ASSIGNED TASK
Scan the entries below for the word "Smart", then copy each line that holds it.

━━━ THE DATA ━━━

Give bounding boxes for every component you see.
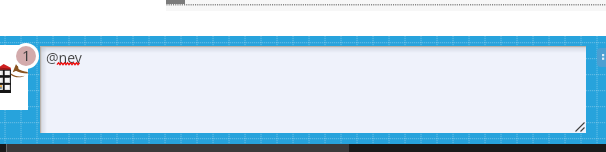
button[interactable]: @nev bbox=[40, 46, 586, 133]
button[interactable]: 1 unread bbox=[13, 43, 39, 69]
button[interactable]: More options bbox=[597, 48, 606, 67]
staticText: 1 bbox=[22, 46, 31, 65]
staticText: @nev bbox=[46, 48, 82, 67]
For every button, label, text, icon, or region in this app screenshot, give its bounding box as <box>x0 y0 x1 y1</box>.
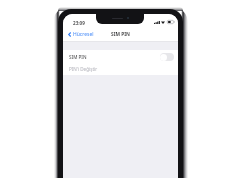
staticText: SIM PIN <box>69 54 87 60</box>
staticText: 23:09 <box>73 20 85 26</box>
staticText: SIM PIN <box>111 31 131 38</box>
staticText: Hücresel <box>73 31 94 38</box>
button[interactable]: SIM PIN switch <box>160 53 174 61</box>
staticText: PIN'i Değiştir <box>69 66 98 72</box>
button[interactable]: Hücresel <box>63 29 98 40</box>
button[interactable]: PIN'i Değiştir <box>63 63 178 75</box>
button[interactable]: SIM PIN <box>63 50 178 63</box>
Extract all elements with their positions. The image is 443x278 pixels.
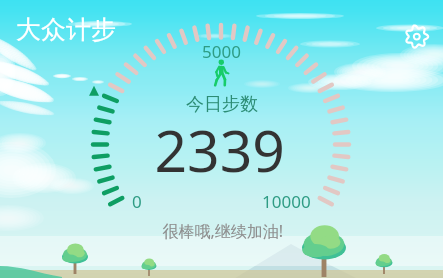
button[interactable]: Settings: [398, 20, 432, 54]
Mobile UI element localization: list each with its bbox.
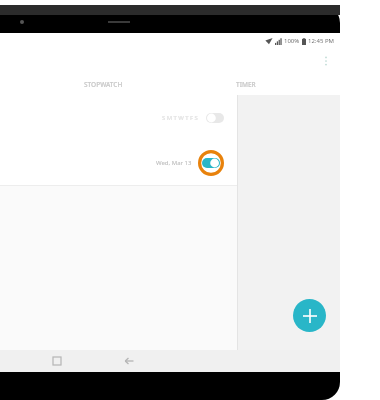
button[interactable]: Alarm off bbox=[206, 113, 224, 123]
staticText: 100% bbox=[284, 37, 300, 45]
button[interactable]: TIMER bbox=[236, 80, 256, 89]
button[interactable]: Add alarm bbox=[293, 299, 326, 332]
staticText: SMTWTFS bbox=[162, 114, 200, 122]
button[interactable]: Recents bbox=[48, 352, 66, 370]
staticText: 12:45 PM bbox=[308, 37, 334, 45]
button[interactable]: STOPWATCH bbox=[84, 80, 123, 89]
button[interactable]: Alarm on bbox=[202, 158, 220, 168]
button[interactable]: Wed, Mar 13 bbox=[0, 140, 237, 185]
button[interactable]: More options bbox=[316, 51, 336, 71]
button[interactable]: Back bbox=[120, 352, 138, 370]
staticText: Wed, Mar 13 bbox=[156, 159, 192, 167]
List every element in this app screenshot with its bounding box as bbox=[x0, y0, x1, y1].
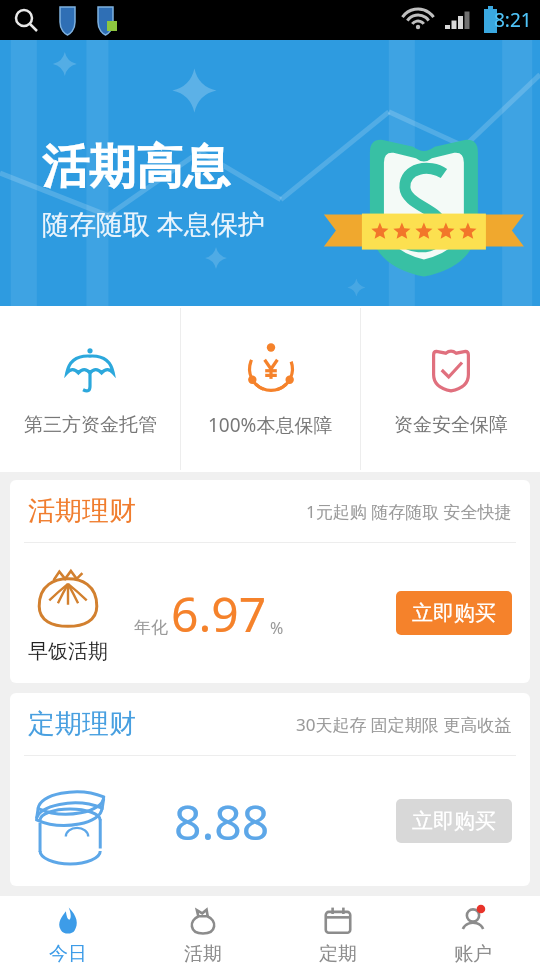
button[interactable]: 今日 bbox=[0, 896, 135, 974]
button[interactable]: 活期 bbox=[135, 896, 270, 974]
staticText: 活期高息 bbox=[42, 138, 230, 197]
staticText: 30天起存 固定期限 更高收益 bbox=[296, 713, 512, 736]
staticText: 定期理财 bbox=[28, 707, 136, 741]
staticText: 活期理财 bbox=[28, 494, 136, 528]
staticText: 8:21 bbox=[494, 7, 532, 33]
staticText: 8.88 bbox=[174, 789, 270, 854]
staticText: 资金安全保障 bbox=[394, 413, 508, 437]
button[interactable]: 资金安全保障 bbox=[361, 306, 540, 472]
button[interactable]: 立即购买 bbox=[396, 591, 512, 635]
staticText: 1元起购 随存随取 安全快捷 bbox=[306, 500, 512, 523]
staticText: 定期 bbox=[319, 942, 357, 966]
button[interactable]: 账户 bbox=[405, 896, 540, 974]
staticText: 今日 bbox=[49, 942, 87, 966]
button[interactable]: 100%本息保障 bbox=[181, 306, 360, 472]
staticText: 6.97 bbox=[171, 581, 267, 646]
staticText: 第三方资金托管 bbox=[24, 413, 157, 437]
staticText: 活期 bbox=[184, 942, 222, 966]
button[interactable]: 活期理财 bbox=[10, 480, 530, 683]
button[interactable]: 定期理财 bbox=[10, 693, 530, 886]
staticText: 随存随取 本息保护 bbox=[42, 205, 266, 242]
staticText: % bbox=[270, 617, 284, 639]
staticText: 年化 bbox=[134, 617, 168, 638]
staticText: 早饭活期 bbox=[28, 639, 108, 664]
button[interactable]: 立即购买 bbox=[396, 799, 512, 843]
staticText: 立即购买 bbox=[412, 808, 496, 834]
staticText: 立即购买 bbox=[412, 600, 496, 626]
button[interactable]: 第三方资金托管 bbox=[0, 306, 180, 472]
staticText: 账户 bbox=[454, 942, 492, 966]
staticText: 100%本息保障 bbox=[208, 412, 333, 438]
button[interactable]: 定期 bbox=[270, 896, 405, 974]
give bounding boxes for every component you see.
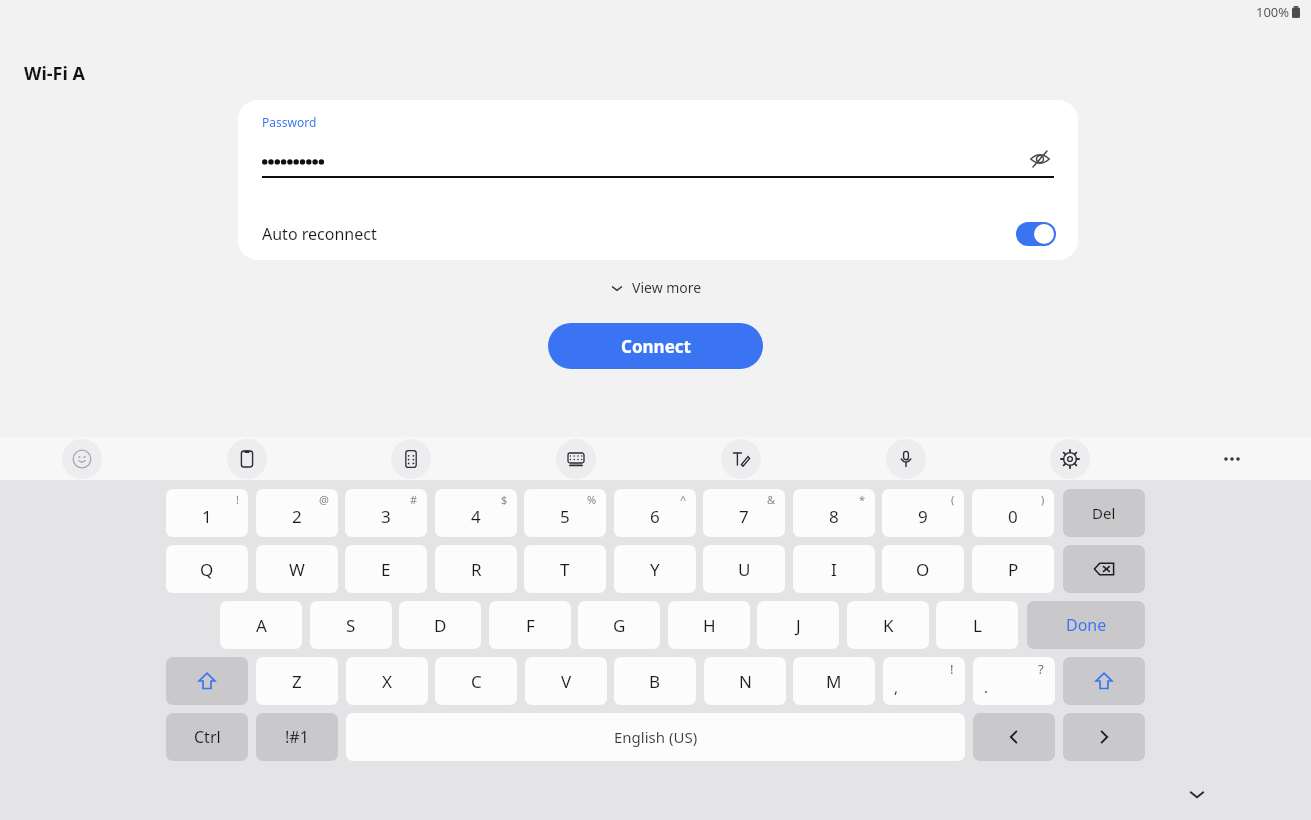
button[interactable]: Del	[1063, 489, 1145, 537]
button[interactable]: K	[847, 601, 929, 649]
staticText: Auto reconnect	[262, 223, 377, 245]
button[interactable]: 4	[435, 489, 517, 537]
button[interactable]: .	[973, 657, 1055, 705]
button[interactable]: 1	[166, 489, 248, 537]
button[interactable]: !#1	[256, 713, 338, 761]
staticText: L	[973, 614, 982, 637]
button[interactable]: 2	[256, 489, 338, 537]
staticText: J	[796, 614, 801, 637]
staticText: )	[1041, 492, 1045, 507]
staticText: English (US)	[614, 727, 698, 747]
staticText: 9	[918, 505, 928, 528]
staticText: F	[526, 614, 535, 637]
button[interactable]: ,	[883, 657, 965, 705]
staticText: C	[471, 670, 482, 693]
button[interactable]: X	[346, 657, 428, 705]
button[interactable]: Shift	[166, 657, 248, 705]
button[interactable]: 6	[614, 489, 696, 537]
button[interactable]: H	[668, 601, 750, 649]
button[interactable]: 9	[882, 489, 964, 537]
button[interactable]: S	[310, 601, 392, 649]
button[interactable]: 5	[524, 489, 606, 537]
button[interactable]: Emoji	[62, 439, 102, 479]
button[interactable]: Handwriting	[721, 439, 761, 479]
staticText: Ctrl	[194, 726, 221, 748]
button[interactable]: Next	[1063, 713, 1145, 761]
button[interactable]: C	[435, 657, 517, 705]
button[interactable]: Z	[256, 657, 338, 705]
button[interactable]: P	[972, 545, 1054, 593]
button[interactable]: View more	[610, 278, 702, 297]
button[interactable]: 7	[703, 489, 785, 537]
button[interactable]: Voice input	[886, 439, 926, 479]
staticText: E	[381, 558, 391, 581]
staticText: *	[859, 492, 866, 507]
button[interactable]: Shift	[1063, 657, 1145, 705]
staticText: X	[382, 670, 392, 693]
staticText: Del	[1092, 503, 1116, 523]
button[interactable]: R	[435, 545, 517, 593]
staticText: Q	[200, 558, 214, 581]
staticText: 3	[381, 505, 391, 528]
button[interactable]: Q	[166, 545, 248, 593]
staticText: U	[738, 558, 751, 581]
button[interactable]: L	[936, 601, 1018, 649]
staticText: Password	[262, 114, 317, 130]
button[interactable]: Previous	[973, 713, 1055, 761]
button[interactable]: O	[882, 545, 964, 593]
button[interactable]: Hide keyboard	[1177, 774, 1217, 814]
staticText: Done	[1066, 614, 1107, 636]
staticText: #	[410, 492, 418, 507]
staticText: M	[826, 670, 842, 693]
staticText: S	[346, 614, 356, 637]
staticText: ,	[894, 677, 899, 697]
button[interactable]: E	[345, 545, 427, 593]
button[interactable]: Connect	[548, 323, 763, 369]
staticText: ?	[1038, 660, 1044, 678]
button[interactable]: B	[614, 657, 696, 705]
staticText: &	[767, 492, 776, 507]
button[interactable]: A	[220, 601, 302, 649]
button[interactable]: I	[793, 545, 875, 593]
button[interactable]: Backspace	[1063, 545, 1145, 593]
button[interactable]: Show password	[1024, 143, 1056, 175]
button[interactable]: F	[489, 601, 571, 649]
button[interactable]: J	[757, 601, 839, 649]
button[interactable]: N	[704, 657, 786, 705]
button[interactable]: M	[793, 657, 875, 705]
staticText: Wi-Fi A	[24, 61, 85, 86]
button[interactable]: Done	[1027, 601, 1145, 649]
staticText: @	[319, 492, 329, 507]
staticText: 100%	[1256, 3, 1290, 21]
staticText: 1	[202, 505, 212, 528]
button[interactable]: Auto reconnect	[238, 214, 1078, 254]
button[interactable]: V	[525, 657, 607, 705]
staticText: O	[916, 558, 930, 581]
button[interactable]: 8	[793, 489, 875, 537]
staticText: B	[649, 670, 661, 693]
staticText: Connect	[621, 335, 691, 358]
button[interactable]: U	[703, 545, 785, 593]
staticText: 6	[650, 505, 660, 528]
staticText: D	[434, 614, 447, 637]
button[interactable]: Number pad	[391, 439, 431, 479]
button[interactable]: Settings	[1050, 439, 1090, 479]
button[interactable]: Keyboard	[556, 439, 596, 479]
button[interactable]: More options	[1212, 439, 1252, 479]
button[interactable]: G	[578, 601, 660, 649]
button[interactable]: W	[256, 545, 338, 593]
staticText: H	[703, 614, 716, 637]
button[interactable]: Ctrl	[166, 713, 248, 761]
button[interactable]: English (US)	[346, 713, 965, 761]
button[interactable]: Y	[614, 545, 696, 593]
staticText: I	[831, 558, 837, 581]
button[interactable]: D	[399, 601, 481, 649]
button[interactable]: Clipboard	[227, 439, 267, 479]
button[interactable]: 0	[972, 489, 1054, 537]
button[interactable]: T	[524, 545, 606, 593]
staticText: A	[256, 614, 267, 637]
staticText: 4	[471, 505, 481, 528]
staticText: 2	[292, 505, 302, 528]
button[interactable]: 3	[345, 489, 427, 537]
staticText: T	[560, 558, 570, 581]
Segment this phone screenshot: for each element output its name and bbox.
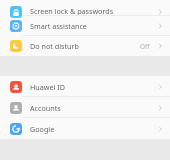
staticText: Huawei ID bbox=[30, 82, 156, 92]
staticText: Off bbox=[140, 42, 150, 51]
button[interactable]: Screen lock & passwords bbox=[0, 0, 170, 16]
button[interactable]: Do not disturb bbox=[0, 36, 170, 56]
button[interactable]: Accounts bbox=[0, 97, 170, 118]
staticText: Do not disturb bbox=[30, 41, 140, 51]
button[interactable]: Smart assistance bbox=[0, 16, 170, 36]
button[interactable]: Google bbox=[0, 118, 170, 139]
staticText: Smart assistance bbox=[30, 21, 156, 31]
staticText: Screen lock & passwords bbox=[30, 6, 156, 16]
button[interactable]: Huawei ID bbox=[0, 76, 170, 97]
staticText: Accounts bbox=[30, 103, 156, 113]
staticText: Google bbox=[30, 124, 156, 134]
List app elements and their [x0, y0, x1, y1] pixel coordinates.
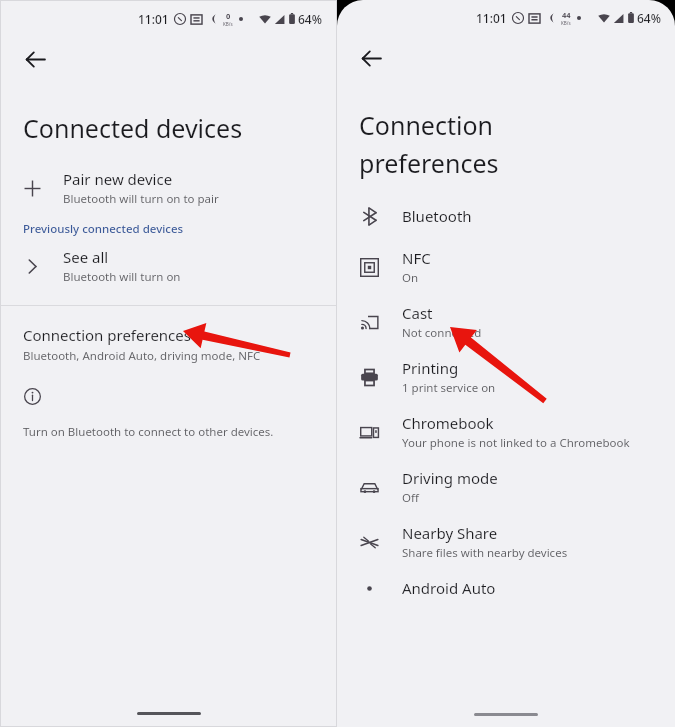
staticText: 11:01	[476, 10, 507, 26]
staticText: Chromebook	[402, 413, 494, 433]
button[interactable]: Printing	[337, 358, 675, 396]
staticText: Bluetooth, Android Auto, driving mode, N…	[23, 348, 261, 364]
staticText: Connection	[359, 108, 493, 142]
staticText: Cast	[402, 303, 433, 323]
staticText: Share files with nearby devices	[402, 545, 568, 561]
staticText: 44	[562, 10, 571, 20]
staticText: Bluetooth will turn on	[63, 269, 181, 285]
staticText: preferences	[359, 146, 499, 180]
button[interactable]: Connection preferences	[1, 323, 336, 368]
staticText: Off	[402, 490, 419, 506]
button[interactable]: Pair new device	[1, 167, 336, 209]
button[interactable]: Driving mode	[337, 468, 675, 506]
staticText: Bluetooth will turn on to pair	[63, 191, 219, 207]
staticText: Printing	[402, 358, 459, 378]
staticText: Turn on Bluetooth to connect to other de…	[23, 424, 274, 440]
staticText: Android Auto	[402, 578, 496, 598]
button[interactable]: Back	[13, 37, 57, 81]
staticText: NFC	[402, 248, 431, 268]
staticText: Your phone is not linked to a Chromebook	[402, 435, 630, 451]
staticText: 64%	[637, 10, 661, 26]
staticText: Pair new device	[63, 169, 173, 189]
staticText: Nearby Share	[402, 523, 498, 543]
staticText: Previously connected devices	[23, 221, 184, 237]
staticText: Not connected	[402, 325, 482, 341]
button[interactable]: Android Auto	[337, 578, 675, 598]
button[interactable]: Nearby Share	[337, 523, 675, 561]
staticText: Connected devices	[23, 111, 243, 145]
staticText: KB/s	[223, 21, 233, 27]
button[interactable]: NFC	[337, 248, 675, 286]
button[interactable]: Back	[349, 36, 393, 80]
button[interactable]: Bluetooth	[337, 206, 675, 226]
staticText: 1 print service on	[402, 380, 496, 396]
staticText: On	[402, 270, 419, 286]
staticText: KB/s	[561, 20, 571, 26]
staticText: Connection preferences	[23, 325, 191, 345]
staticText: Driving mode	[402, 468, 498, 488]
button[interactable]: Chromebook	[337, 413, 675, 451]
button[interactable]: Cast	[337, 303, 675, 341]
button[interactable]: See all	[1, 245, 336, 287]
staticText: 64%	[298, 11, 322, 27]
staticText: Bluetooth	[402, 206, 472, 226]
staticText: 11:01	[138, 11, 169, 27]
staticText: 0	[226, 11, 231, 21]
staticText: See all	[63, 247, 109, 267]
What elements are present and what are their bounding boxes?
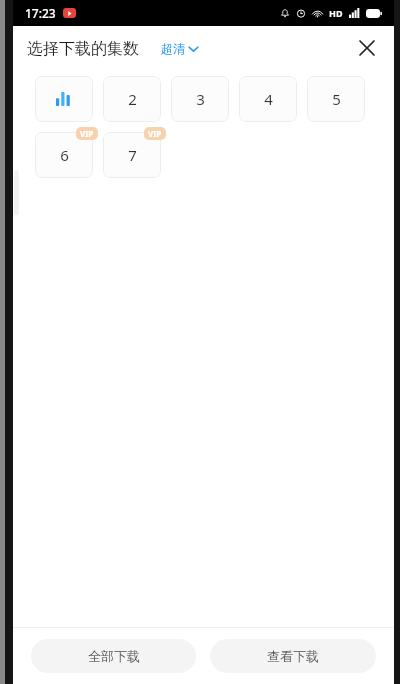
- button[interactable]: 5: [307, 76, 365, 122]
- button[interactable]: 7: [103, 132, 161, 178]
- staticText: 超清: [161, 41, 185, 56]
- button[interactable]: 查看下载: [210, 639, 376, 673]
- staticText: 选择下载的集数: [27, 39, 139, 59]
- staticText: 4: [264, 89, 273, 109]
- button[interactable]: Now playing episode 1: [35, 76, 93, 122]
- button[interactable]: Close: [350, 31, 384, 65]
- button[interactable]: 3: [171, 76, 229, 122]
- staticText: 6: [60, 145, 69, 165]
- button[interactable]: 6: [35, 132, 93, 178]
- button[interactable]: 4: [239, 76, 297, 122]
- button[interactable]: 2: [103, 76, 161, 122]
- staticText: 2: [128, 89, 137, 109]
- staticText: 3: [196, 89, 205, 109]
- button[interactable]: 全部下载: [31, 639, 196, 673]
- staticText: VIP: [80, 128, 94, 139]
- staticText: 全部下载: [88, 648, 140, 664]
- staticText: 查看下载: [267, 648, 319, 664]
- staticText: 17:23: [25, 5, 56, 21]
- staticText: 7: [128, 145, 137, 165]
- staticText: VIP: [148, 128, 162, 139]
- staticText: HD: [329, 7, 343, 19]
- button[interactable]: 超清: [159, 37, 200, 60]
- staticText: 5: [332, 89, 341, 109]
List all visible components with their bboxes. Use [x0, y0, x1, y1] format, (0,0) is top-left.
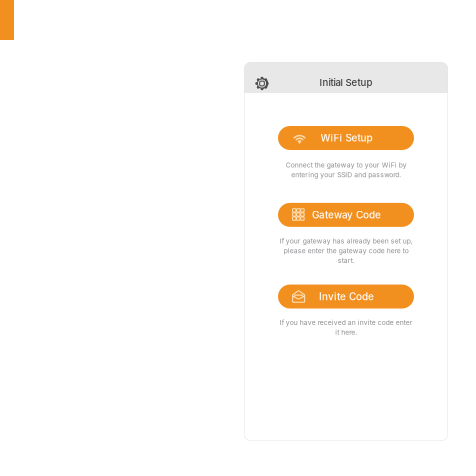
staticText: If your gateway has already been set up,… — [280, 237, 412, 264]
staticText: Connect the gateway to your WiFi by ente… — [286, 161, 406, 179]
button[interactable]: WiFi Setup — [278, 126, 414, 150]
staticText: Initial Setup — [320, 77, 372, 88]
staticText: If you have received an invite code ente… — [280, 318, 412, 336]
button[interactable]: Gateway Code — [278, 203, 414, 227]
staticText: Invite Code — [319, 290, 374, 302]
button[interactable]: Settings — [250, 72, 274, 96]
staticText: Gateway Code — [312, 209, 381, 221]
button[interactable]: Invite Code — [278, 284, 414, 308]
staticText: WiFi Setup — [320, 132, 372, 144]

━━━

RESPONSE
button[interactable]: Smart assistance bbox=[0, 16, 170, 36]
staticText: Smart assistance bbox=[30, 21, 156, 31]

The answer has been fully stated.